About 5 miles south of Run Hill is Jockey’s Ridge - the more famous dune on North Carolina’s Outer Banks.  In between is a four mile stretch of maritime forest. Run Hill is shifting southward, encroaching one grain at a time upon this forest.  In this collision, there’s intrigue.  I seek to find the unique when I travel, and a sand dune swallowing up a forest is something I find quite intriguing.

After fifteen minutes of trudging, I come across a steep, down-sloping ravine that seems to be the apex of the collision.  At the bottom is a pond, adding a third element to the mix.  This beautiful place – where forest, dune, and pond collide - instantly becomes my favorite spot I’ve ever found over my 40 years of coming to the Outer Banks.  I linger here, deep in the ravine, enjoying the sounds of intense quietness… and the gurgle of brackish waters… and the occasional tweet of birds that I’m certain are thrilled to have found a home in such a unique and beautiful place.

Forests are not the only thing that Run Hill collides with.  On the western edge, far from the 10th Avenue pullover, Run Hill meets the marsh of Albemarle Sound.  These intersecting ecosystems require a second day’s visit, so same time next morning I left in the dark for Run Hill again.

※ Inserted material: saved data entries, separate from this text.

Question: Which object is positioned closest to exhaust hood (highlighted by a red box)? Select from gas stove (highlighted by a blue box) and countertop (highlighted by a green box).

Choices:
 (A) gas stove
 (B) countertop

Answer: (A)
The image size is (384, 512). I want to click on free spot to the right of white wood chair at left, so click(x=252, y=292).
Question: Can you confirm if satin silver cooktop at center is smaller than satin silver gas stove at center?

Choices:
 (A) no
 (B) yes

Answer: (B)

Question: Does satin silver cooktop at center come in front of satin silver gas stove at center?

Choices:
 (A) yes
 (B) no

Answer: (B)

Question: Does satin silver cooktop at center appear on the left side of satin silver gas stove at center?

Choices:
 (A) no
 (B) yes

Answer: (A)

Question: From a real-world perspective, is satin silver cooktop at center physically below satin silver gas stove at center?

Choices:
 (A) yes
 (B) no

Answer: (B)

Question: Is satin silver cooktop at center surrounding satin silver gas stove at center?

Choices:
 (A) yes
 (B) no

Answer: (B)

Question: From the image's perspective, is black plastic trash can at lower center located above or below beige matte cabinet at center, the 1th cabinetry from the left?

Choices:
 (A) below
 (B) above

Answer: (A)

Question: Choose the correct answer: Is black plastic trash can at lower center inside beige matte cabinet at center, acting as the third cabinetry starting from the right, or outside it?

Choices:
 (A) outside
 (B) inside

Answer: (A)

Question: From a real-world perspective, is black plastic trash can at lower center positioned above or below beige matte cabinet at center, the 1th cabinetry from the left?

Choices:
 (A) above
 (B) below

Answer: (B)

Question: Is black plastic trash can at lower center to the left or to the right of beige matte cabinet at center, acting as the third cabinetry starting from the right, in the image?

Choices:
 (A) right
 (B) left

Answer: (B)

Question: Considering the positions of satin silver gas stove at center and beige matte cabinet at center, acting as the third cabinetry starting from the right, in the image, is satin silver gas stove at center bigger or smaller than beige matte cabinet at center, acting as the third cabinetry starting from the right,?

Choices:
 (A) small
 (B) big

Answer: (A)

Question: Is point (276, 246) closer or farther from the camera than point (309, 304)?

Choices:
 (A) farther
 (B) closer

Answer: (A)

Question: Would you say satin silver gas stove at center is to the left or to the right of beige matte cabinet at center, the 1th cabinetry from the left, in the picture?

As a crow flies, Albemarle Sound is a mere 3,000 feet from my parked car; however, the zigzag-drunk-like path I chose as I ambled up and over the undulations of the dune made it at least twice a far.  Reaching the edge of the thriving marsh of Albemarle Sound elicited similar feelings to yesterday’s find: another favorite spots on the Outer Banks.  So unique is this intersection of sand and marsh that I linger even longer than at yesterday’s find.  And here too I spend time simply listening to the quietness, brackish gurgles, and happy tweets.


Sometimes when traveling, I gather in quantity – trying to collect locations, but at the cost of not becoming fully immersed.  There are merits in that approach, but having now spent back-to-back days at Run Hill has reminded me that going deeper and further, at a slower pace, and discovering the full uniqueness of a place brings real contentment.   At Run Hill, there are no more scratches to itch.